The first chapters are painful and awkward, just as Auggie’s first days at school are. He meets some nice kids, some not so nice kids, finds a place to eat lunch in relative peace, and does his best to keep his protective parents from freaking out.
Things aren’t easy for Auggie, but by the end of the novel, he has shown that he has the strength to deal with adversity. The reader can relax, not because the threat of mean people has gone away, but because we know Auggie, with a little help from his friends, can handle it.
In the end, Auggie finds true friendship, learns how to be a good friend himself, and is recognized for his kind-heartedness. Tears streamed down my face as I read the final pages.
I actively look for kids books that will evoke an emotional response in my 8-year-old because I’m convinced emotional intelligence starts with stories.
The ending of Wonder has what it takes to evoke feelings in young readers: love for Auggie, relief that Auggie has found acceptance, and faith that people are generally kind — even if they sometimes make mistakes.
Appealing for all ages
Wonder is appropriate for a Grade 4, 5, or 6 student to read alone, thanks to short chapters, simple sentences and fast-moving dialogue.
It’s told in a first-person point of view, but the point of view shifts from one character to another throughout the book. Palacio gives voice to a wide variety of characters, including Auggie’s older sister Via, his friend Jack, and even his mother.

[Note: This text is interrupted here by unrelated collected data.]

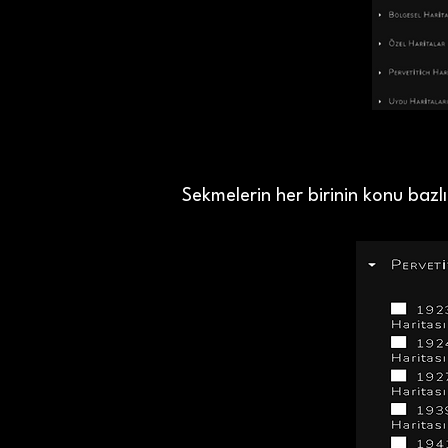
Sekmelerin her birinin konu bazlı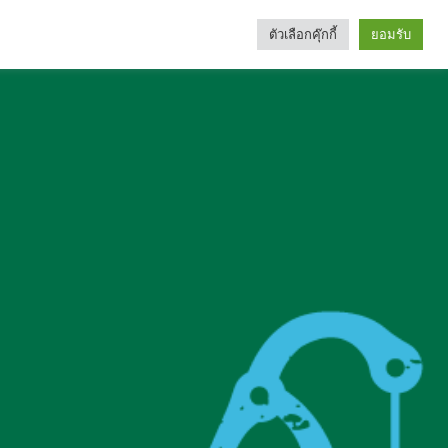
ตัวเลือกคุ๊กกี้
ยอมรับ
Search
Categories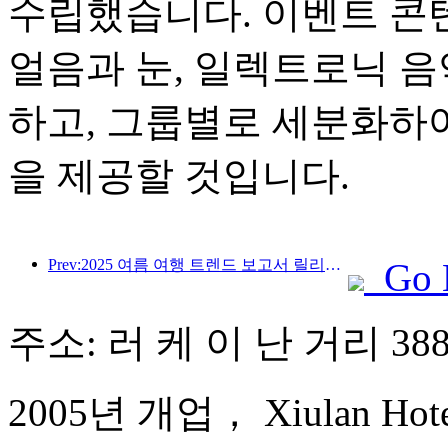
수립했습니다. 이벤트 콘텐
얼음과 눈, 일렉트로닉 음
하고, 그룹별로 세분화하
을 제공할 것입니다.
Prev:2025 여름 여행 트렌드 보고서 릴리스 : 부모-자식 고객 기반은 60% 이상을 차지합니다.
Go 
주소: 러 케 이 난 거리 38
2005년 개업， Xiulan Hotel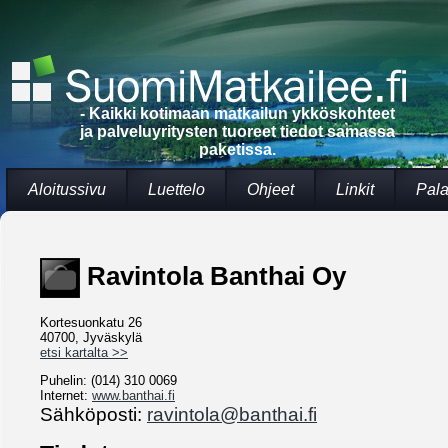
- Kaikki kotimaan matkailun ykköskohteet
ja palveluyritysten tuoreet tiedot samassa
paketissa.
Aloitussivu
Luettelo
Ohjeet
Linkit
Pala
Ravintola Banthai Oy
Kortesuonkatu 26
40700, Jyväskylä
etsi kartalta >>
Puhelin: (014) 310 0069
Internet:
www.banthai.fi
Sähköposti:
ravintola@banthai.fi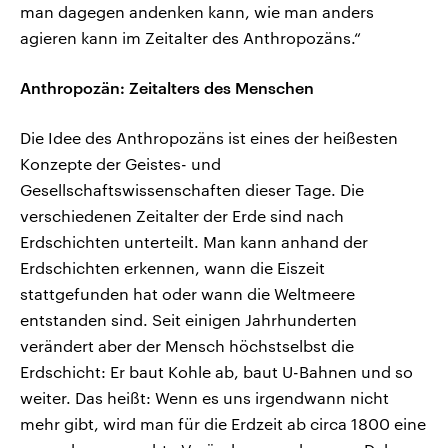
man dagegen andenken kann, wie man anders
agieren kann im Zeitalter des Anthropozäns.“
Anthropozän: Zeitalters des Menschen
Die Idee des Anthropozäns ist eines der heißesten
Konzepte der Geistes- und
Gesellschaftswissenschaften dieser Tage. Die
verschiedenen Zeitalter der Erde sind nach
Erdschichten unterteilt. Man kann anhand der
Erdschichten erkennen, wann die Eiszeit
stattgefunden hat oder wann die Weltmeere
entstanden sind. Seit einigen Jahrhunderten
verändert aber der Mensch höchstselbst die
Erdschicht: Er baut Kohle ab, baut U-Bahnen und so
weiter. Das heißt: Wenn es uns irgendwann nicht
mehr gibt, wird man für die Erdzeit ab circa 1800 eine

The result is a surprisingly nuanced message and a book that is satisfying for adults as well as kids.
As the Wall Street Journal reported in 2013, this book had a slow start in bookstores, but after adults discovered it, it became a massive hit. A special edition of the book featured fan letters from grown men who cried at the end, and even a 93-year-old who was reminded of how difficult it can be in middle school to find a safe place to eat your lunch.

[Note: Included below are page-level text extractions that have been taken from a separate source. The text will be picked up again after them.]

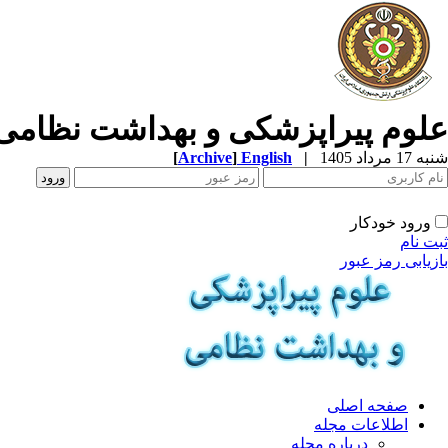
علوم پیراپزشکی و بهداشت نظامی
شنبه 17 مرداد 1405
|
English
]
Archive
[
ورود خودکار
ثبت نام
بازیابی رمز عبور
صفحه اصلی
اطلاعات مجله
درباره مجله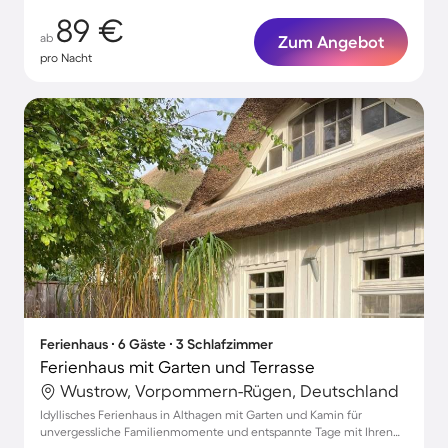
89 €
ab
Zum Angebot
pro Nacht
Ferienhaus ∙ 6 Gäste ∙ 3 Schlafzimmer
Ferienhaus mit Garten und Terrasse
Wustrow, Vorpommern-Rügen, Deutschland
Idyllisches Ferienhaus in Althagen mit Garten und Kamin für
unvergessliche Familienmomente und entspannte Tage mit Ihren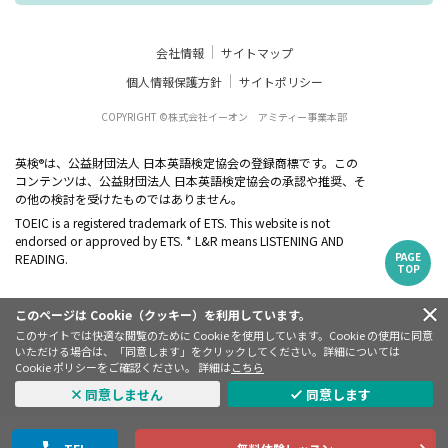
会社情報
サイトマップ
個人情報保護方針
サイトポリシー
COPYRIGHT ©株式会社イーオン アミティー事業本部
英検
は、公益財団法人 日本英語検定協会の登録商標です。この
®
コンテンツは、公益財団法人 日本英語検定協会の承認や推奨、そ
の他の検討を受けたものではありません。
TOEIC is a registered trademark of ETS. This website is not
endorsed or approved by ETS. * L&R means LISTENING AND
PAGE
READING.
TOP
このページは Cookie（クッキー）を利用しています。
このサイトでは快適な閲覧のために Cookie を使用しています。Cookie の使用に同意
いただける場合は、「同意します」をクリックしてください。詳細については
Cookie ポリシーをご確認ください。 詳細は
こちら
同意しません
同意します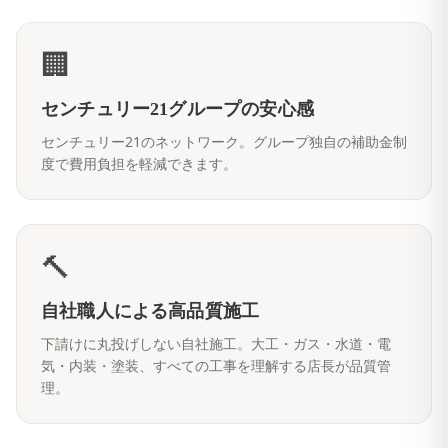
🏢
センチュリー21グループの安心感
センチュリー21のネットワーク。グループ独自の補助金制
度で費用負担を軽減できます。
🔨
自社職人による高品質施工
下請けに丸投げしない自社施工。大工・ガス・水道・電
気・内装・塗装、すべての工事を理解する店長が品質管
理。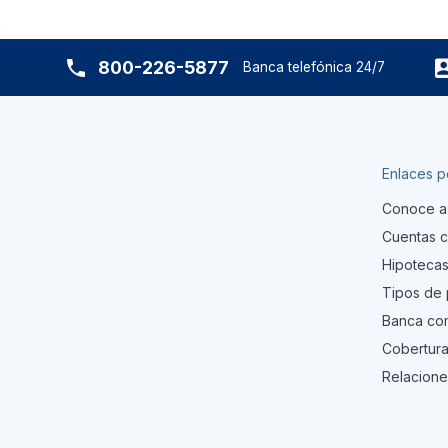
800-226-5877
Banca telefónica 24/7
Enlaces p
Conoce a
Cuentas c
Hipoteca
Tipos de
Banca com
Cobertura
Relacione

The thing is, this book isn’t really about a kid with facial differences. It’s about how everyone is a little bit different, and everyone must face the challenge of staying to true to oneself despite social pressure to fit in.

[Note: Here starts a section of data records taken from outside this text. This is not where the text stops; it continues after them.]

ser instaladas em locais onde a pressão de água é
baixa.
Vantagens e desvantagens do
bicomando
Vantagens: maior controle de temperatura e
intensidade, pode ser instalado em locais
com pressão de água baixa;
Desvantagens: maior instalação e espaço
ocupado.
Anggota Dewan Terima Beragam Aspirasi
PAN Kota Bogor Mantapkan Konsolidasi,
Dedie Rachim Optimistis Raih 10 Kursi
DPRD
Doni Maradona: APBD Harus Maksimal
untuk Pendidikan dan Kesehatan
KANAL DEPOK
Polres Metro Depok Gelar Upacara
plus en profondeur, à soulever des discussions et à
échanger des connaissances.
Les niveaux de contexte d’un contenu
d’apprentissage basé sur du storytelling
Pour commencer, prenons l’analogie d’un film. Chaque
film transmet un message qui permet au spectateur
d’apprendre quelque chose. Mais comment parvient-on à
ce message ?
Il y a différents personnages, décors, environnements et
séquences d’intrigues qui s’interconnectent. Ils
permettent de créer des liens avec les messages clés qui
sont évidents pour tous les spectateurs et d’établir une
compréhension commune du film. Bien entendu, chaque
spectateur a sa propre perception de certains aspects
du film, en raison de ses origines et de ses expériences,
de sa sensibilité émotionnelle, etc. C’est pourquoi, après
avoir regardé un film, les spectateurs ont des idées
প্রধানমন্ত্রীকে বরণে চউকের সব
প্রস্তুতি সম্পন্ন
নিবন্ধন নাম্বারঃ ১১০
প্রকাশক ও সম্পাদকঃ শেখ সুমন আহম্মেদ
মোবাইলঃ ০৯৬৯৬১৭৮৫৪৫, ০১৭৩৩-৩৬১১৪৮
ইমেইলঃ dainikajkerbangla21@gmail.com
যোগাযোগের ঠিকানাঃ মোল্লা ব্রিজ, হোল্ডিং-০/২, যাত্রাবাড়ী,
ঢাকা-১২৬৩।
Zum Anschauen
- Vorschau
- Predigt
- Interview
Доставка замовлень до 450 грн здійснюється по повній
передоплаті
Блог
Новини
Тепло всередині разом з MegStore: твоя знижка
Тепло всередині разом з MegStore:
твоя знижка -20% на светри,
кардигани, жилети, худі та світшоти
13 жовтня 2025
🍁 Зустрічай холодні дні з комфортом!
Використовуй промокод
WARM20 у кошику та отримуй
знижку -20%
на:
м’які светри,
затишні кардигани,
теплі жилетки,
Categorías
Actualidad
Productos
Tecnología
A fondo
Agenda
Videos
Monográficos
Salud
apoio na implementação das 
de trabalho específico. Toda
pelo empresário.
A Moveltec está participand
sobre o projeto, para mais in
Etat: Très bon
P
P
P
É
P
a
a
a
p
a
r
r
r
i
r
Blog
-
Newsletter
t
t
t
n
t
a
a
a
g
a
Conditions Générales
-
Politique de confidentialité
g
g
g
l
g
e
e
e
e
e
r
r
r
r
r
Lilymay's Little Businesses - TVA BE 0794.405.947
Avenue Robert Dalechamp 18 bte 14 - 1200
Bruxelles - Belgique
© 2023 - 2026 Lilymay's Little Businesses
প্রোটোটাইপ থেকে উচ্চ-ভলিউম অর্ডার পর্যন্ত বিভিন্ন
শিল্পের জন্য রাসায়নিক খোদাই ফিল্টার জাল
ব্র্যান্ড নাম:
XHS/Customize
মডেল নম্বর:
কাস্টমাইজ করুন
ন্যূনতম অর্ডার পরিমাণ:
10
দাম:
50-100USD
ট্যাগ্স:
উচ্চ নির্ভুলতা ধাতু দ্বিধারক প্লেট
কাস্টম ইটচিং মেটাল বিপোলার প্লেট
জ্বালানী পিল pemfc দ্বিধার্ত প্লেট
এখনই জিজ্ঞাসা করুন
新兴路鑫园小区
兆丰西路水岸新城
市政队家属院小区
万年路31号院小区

Auggie’s friend Jack lives in poverty. His other friend Sunny lost her father at a young age. Auggie’s older sister Liv struggles with how her new high school friends might perceive her brother. Liv’s boyfriend Justin has brain differences.
Full of laughs and visual fun
It’s obvious why this book was made into a movie. Palacio’s scenes of middle school are highly visual. There’s Halloween day at school, a showdown with the bullies, a school play, and an awards ceremony.
That dramatic, visual quality is also what makes Wonder a great book. The contemporary world of the young person comes to vibrant life on the page, and it’s so delightful to feel each new character’s inner world unfold as the point of view shifts from person to person.
The snappy dialogue and pop cultural references give this book a sense of humour that make it genuinely interesting to kids. It doesn’t read like a sincere morality tale chosen by adults, but rather, a story about relatable, imperfect characters.